───── Records provided
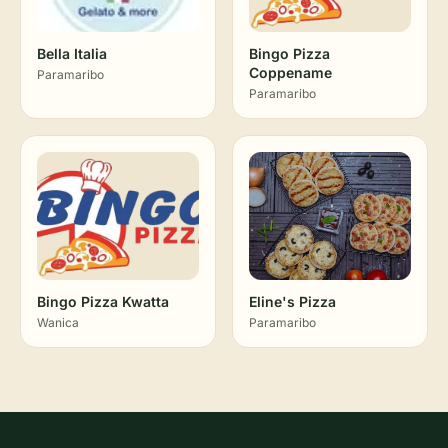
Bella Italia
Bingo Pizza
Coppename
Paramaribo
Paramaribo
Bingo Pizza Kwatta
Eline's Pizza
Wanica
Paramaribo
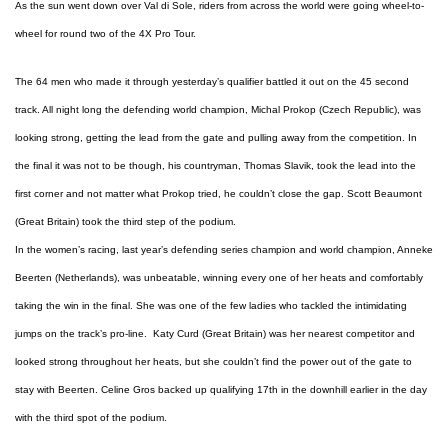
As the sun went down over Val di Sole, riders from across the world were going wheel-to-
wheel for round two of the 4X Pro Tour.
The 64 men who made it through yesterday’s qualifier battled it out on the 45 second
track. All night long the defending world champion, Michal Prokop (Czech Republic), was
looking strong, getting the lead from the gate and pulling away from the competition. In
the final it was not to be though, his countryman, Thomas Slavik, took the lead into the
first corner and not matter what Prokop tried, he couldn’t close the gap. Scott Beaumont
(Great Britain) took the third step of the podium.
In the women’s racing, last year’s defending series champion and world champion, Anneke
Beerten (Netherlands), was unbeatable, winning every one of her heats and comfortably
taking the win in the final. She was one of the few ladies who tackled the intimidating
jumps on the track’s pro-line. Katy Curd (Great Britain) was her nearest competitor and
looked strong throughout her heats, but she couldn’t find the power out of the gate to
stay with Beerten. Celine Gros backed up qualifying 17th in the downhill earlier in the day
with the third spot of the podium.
──────────
───── Records provided
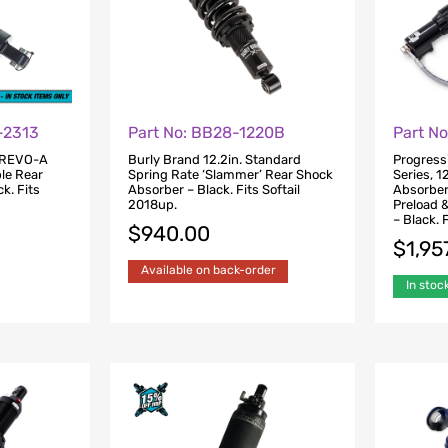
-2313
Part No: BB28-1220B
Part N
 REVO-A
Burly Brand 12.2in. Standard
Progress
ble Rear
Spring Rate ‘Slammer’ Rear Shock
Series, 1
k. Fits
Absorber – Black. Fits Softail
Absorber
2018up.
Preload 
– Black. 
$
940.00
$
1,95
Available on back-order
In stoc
──────────
───── Records provided
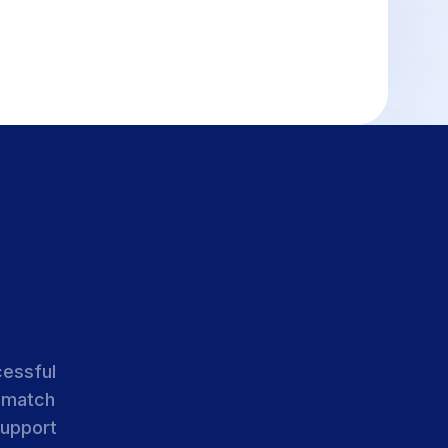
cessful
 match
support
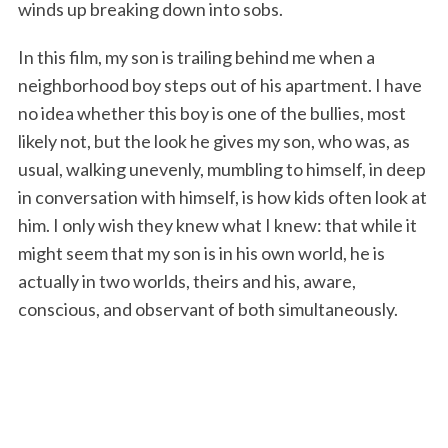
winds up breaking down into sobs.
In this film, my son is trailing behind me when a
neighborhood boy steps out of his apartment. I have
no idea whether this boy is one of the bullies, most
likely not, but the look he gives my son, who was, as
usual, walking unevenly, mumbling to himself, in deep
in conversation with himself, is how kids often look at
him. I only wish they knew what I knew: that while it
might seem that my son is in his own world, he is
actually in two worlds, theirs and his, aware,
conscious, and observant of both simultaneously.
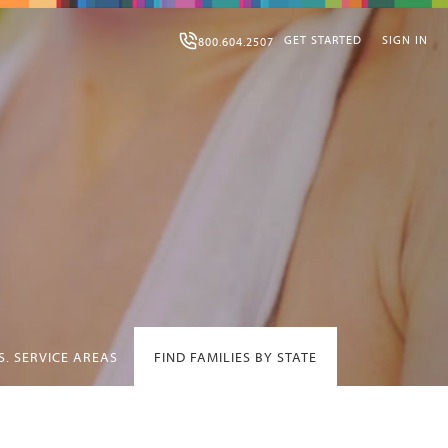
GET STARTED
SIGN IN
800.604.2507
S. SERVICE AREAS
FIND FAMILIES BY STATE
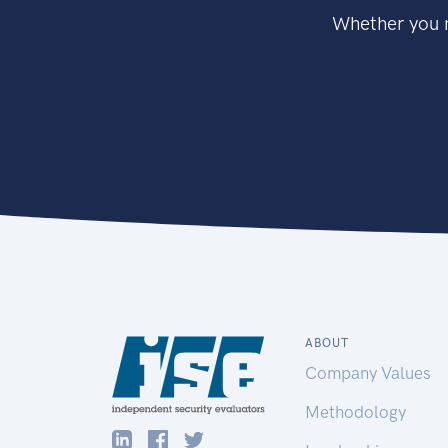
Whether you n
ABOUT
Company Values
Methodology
──────────
:: Task objective ::
Above are the records; print exactly the lines from the line with "first corner and" to the line with "with the third spot of the podium.", including both, and nothing else.

:: Your response ::
first corner and not matter what Prokop tried, he couldn’t close the gap. Scott Beaumont
(Great Britain) took the third step of the podium.
In the women’s racing, last year’s defending series champion and world champion, Anneke
Beerten (Netherlands), was unbeatable, winning every one of her heats and comfortably
taking the win in the final. She was one of the few ladies who tackled the intimidating
jumps on the track’s pro-line. Katy Curd (Great Britain) was her nearest competitor and
looked strong throughout her heats, but she couldn’t find the power out of the gate to
stay with Beerten. Celine Gros backed up qualifying 17th in the downhill earlier in the day
with the third spot of the podium.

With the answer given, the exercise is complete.